Ricorderete che lo scorso anno abbiamo lanciato la web series “Il Titolare”, quattro episodi di pochi minuti che affronta i temi della criminalità e della difficoltà di fare impresa in modo originale, con un taglio direi “ironico”, anche per fare breccia sulle generazioni che oggi utilizzano i linguaggi dei social e delle “serie” televisive.
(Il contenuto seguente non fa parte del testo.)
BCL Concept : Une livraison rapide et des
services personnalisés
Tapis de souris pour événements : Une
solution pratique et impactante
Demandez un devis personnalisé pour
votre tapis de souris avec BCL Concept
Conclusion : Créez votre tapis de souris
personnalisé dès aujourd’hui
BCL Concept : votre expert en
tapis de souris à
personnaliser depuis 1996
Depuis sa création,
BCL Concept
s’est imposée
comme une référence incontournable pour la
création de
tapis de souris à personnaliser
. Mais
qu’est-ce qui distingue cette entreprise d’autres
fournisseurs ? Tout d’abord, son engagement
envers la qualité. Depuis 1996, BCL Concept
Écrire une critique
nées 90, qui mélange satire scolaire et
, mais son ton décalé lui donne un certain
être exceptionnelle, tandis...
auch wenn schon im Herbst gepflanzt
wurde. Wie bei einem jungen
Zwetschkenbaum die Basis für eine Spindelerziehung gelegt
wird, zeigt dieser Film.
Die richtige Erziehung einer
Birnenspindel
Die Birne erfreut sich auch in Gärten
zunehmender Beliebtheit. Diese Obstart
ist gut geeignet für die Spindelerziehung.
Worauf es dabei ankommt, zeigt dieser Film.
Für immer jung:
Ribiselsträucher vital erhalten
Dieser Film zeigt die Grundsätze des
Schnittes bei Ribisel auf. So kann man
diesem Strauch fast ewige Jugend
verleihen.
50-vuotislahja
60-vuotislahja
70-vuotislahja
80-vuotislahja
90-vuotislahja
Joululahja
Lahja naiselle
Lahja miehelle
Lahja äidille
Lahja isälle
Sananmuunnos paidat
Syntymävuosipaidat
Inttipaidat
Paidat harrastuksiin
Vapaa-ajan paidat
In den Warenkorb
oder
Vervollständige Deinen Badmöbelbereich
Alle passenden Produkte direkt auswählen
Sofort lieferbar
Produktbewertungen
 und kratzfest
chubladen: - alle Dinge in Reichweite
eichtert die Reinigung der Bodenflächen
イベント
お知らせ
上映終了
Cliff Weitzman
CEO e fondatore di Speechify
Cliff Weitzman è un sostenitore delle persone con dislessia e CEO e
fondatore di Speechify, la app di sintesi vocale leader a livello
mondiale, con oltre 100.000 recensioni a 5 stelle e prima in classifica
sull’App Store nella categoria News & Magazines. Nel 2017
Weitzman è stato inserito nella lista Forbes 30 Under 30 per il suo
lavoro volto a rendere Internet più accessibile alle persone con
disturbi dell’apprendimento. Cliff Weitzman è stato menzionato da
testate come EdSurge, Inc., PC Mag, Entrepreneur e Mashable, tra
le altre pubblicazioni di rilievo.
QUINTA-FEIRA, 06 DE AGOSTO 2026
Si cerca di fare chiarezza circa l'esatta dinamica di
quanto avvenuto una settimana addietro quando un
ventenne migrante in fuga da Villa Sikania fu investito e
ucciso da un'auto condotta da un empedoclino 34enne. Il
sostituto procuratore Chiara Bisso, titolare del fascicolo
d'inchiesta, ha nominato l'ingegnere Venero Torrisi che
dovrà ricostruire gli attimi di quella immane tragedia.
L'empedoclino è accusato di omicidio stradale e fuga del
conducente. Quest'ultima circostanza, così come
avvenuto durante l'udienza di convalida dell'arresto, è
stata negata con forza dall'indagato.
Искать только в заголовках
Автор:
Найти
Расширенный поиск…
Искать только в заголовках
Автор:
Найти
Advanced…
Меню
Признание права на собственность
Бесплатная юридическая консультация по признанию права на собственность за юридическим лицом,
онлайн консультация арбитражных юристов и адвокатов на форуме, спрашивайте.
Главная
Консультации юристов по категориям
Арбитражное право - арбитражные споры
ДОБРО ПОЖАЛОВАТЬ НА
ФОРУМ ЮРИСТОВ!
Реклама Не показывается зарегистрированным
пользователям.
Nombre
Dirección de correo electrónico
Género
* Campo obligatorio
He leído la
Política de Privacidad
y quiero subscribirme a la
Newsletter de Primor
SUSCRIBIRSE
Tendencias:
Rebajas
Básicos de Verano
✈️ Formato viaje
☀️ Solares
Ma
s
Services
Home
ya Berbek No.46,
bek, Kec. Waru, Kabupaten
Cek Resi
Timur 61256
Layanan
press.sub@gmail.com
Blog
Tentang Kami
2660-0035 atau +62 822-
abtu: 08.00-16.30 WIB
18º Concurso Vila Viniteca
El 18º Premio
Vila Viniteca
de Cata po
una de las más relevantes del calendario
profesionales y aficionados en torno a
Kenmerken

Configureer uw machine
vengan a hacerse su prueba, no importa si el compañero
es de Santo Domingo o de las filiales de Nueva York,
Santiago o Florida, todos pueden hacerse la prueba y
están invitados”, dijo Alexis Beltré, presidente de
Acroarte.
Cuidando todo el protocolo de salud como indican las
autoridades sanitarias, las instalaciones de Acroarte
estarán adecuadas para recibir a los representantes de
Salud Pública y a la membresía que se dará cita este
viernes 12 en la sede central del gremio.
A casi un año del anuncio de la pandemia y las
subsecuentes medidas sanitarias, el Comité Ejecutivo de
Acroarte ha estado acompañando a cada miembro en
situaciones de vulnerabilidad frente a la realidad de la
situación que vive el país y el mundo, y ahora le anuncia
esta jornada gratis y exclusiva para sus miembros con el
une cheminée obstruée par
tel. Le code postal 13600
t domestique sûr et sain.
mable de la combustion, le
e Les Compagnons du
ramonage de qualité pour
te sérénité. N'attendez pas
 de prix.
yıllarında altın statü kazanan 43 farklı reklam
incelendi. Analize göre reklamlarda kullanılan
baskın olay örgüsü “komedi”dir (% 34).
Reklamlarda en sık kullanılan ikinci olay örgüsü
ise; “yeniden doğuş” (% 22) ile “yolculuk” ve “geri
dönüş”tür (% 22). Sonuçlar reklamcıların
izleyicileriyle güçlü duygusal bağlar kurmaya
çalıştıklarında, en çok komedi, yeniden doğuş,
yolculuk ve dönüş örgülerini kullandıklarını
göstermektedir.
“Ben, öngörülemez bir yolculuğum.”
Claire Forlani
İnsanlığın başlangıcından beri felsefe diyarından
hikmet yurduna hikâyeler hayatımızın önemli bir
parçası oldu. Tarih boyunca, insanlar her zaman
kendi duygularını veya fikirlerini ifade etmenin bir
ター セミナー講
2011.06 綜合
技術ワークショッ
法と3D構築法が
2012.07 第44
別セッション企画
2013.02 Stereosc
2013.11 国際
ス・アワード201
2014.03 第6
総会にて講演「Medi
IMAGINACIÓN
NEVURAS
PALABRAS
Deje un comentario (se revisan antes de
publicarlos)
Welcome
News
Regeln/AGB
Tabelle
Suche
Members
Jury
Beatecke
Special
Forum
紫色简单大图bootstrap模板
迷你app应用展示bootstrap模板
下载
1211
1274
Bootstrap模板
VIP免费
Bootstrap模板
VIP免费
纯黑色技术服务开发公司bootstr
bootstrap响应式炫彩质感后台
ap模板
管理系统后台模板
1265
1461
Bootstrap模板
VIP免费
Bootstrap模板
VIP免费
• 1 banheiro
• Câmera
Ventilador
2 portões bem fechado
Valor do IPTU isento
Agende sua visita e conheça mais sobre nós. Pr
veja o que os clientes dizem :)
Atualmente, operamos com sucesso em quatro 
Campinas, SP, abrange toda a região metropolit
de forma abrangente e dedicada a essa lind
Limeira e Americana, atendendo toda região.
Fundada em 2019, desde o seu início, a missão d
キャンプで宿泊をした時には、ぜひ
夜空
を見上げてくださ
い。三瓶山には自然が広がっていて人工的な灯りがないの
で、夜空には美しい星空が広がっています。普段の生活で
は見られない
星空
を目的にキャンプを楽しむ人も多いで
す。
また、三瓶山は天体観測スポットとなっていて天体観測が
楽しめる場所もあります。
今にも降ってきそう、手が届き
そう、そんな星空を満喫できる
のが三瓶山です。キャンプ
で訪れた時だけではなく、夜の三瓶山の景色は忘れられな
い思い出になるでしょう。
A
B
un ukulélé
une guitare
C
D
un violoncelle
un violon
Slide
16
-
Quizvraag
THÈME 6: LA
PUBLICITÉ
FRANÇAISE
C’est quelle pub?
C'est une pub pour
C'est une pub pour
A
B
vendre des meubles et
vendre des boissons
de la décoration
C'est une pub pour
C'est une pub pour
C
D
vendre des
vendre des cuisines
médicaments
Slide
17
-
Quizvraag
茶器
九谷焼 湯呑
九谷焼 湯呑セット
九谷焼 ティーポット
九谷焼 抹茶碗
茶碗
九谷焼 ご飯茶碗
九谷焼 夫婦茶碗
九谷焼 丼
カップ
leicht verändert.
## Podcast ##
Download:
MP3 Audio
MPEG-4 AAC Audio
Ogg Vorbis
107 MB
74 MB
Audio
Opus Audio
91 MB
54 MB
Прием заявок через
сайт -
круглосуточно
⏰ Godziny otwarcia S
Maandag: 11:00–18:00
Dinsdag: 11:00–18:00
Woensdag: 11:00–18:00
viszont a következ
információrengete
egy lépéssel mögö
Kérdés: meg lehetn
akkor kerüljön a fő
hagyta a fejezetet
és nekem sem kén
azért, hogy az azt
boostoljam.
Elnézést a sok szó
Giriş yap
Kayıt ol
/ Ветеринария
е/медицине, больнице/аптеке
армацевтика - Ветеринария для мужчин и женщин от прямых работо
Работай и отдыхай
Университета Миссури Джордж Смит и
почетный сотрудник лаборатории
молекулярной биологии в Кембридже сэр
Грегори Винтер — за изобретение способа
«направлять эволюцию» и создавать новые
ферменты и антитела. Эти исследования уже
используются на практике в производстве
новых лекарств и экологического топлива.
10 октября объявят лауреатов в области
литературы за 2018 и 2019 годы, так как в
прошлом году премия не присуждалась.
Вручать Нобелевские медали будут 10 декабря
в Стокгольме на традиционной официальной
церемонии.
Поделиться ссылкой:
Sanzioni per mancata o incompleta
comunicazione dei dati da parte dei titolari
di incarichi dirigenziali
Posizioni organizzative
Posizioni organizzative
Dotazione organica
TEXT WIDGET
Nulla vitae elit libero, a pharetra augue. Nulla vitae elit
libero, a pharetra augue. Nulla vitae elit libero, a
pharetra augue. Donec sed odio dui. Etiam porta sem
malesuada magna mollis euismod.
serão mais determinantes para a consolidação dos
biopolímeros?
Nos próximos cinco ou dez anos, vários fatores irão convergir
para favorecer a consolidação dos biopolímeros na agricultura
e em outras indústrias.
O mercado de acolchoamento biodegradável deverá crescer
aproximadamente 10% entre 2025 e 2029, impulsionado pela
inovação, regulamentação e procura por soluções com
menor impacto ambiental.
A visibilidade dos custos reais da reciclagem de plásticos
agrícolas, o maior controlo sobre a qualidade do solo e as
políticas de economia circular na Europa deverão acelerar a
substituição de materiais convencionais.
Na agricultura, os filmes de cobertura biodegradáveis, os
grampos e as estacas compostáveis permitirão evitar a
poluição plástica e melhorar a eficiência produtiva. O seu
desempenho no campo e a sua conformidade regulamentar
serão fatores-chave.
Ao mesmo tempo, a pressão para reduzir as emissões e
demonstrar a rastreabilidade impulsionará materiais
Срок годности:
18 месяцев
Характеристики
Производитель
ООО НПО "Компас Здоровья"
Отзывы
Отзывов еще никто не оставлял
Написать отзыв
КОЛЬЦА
A proposito della capacità di fare breccia sulle nuove generazioni, ho ritrovato in questi giorni un libro per ragazzi, del 2004, che mi ha colpito molto.

Si intitola Ed è per questo che mi chiamo Giovanni, della penna della Gazzetta dello Sport Luigi Garlando.

Ed è la storia di un bambino di 10 anni che si chiama Giovanni in onore del Giudice Falcone, essendo nato a Palermo proprio il giorno dell’attentato di Capaci.

Giovanni ha un pupazzo, Bum, con i piedi bruciati, perché suo papà aveva una bottega e, dopo la morte di Falcone, aveva cominciato a rifiutare di pagare il pizzo e di quel negozio l’unica cosa che era rimasto dall'incendio doloso era stato proprio il pupazzo.

“Gli uomini passano, le idee restano e continuano a camminare sulle gambe di altri uomini” diceva Falcone.

Perché noi siamo gli “altri uomini”. E, soprattutto, lo sono i nostri figli e i nostri nipoti.

Ed è su quelle gambe che dobbiamo mettere le idee di libertà, integrità e senso di condivisione che ci fanno dire ogni anno, ogni giorno, in ogni scelta “Legalità, ci piace!”.

Ed è per questo che tutti ci possiamo chiamare Giovanni.

Grazie a tutti e lascio ora la parola al Ministro degli Interni.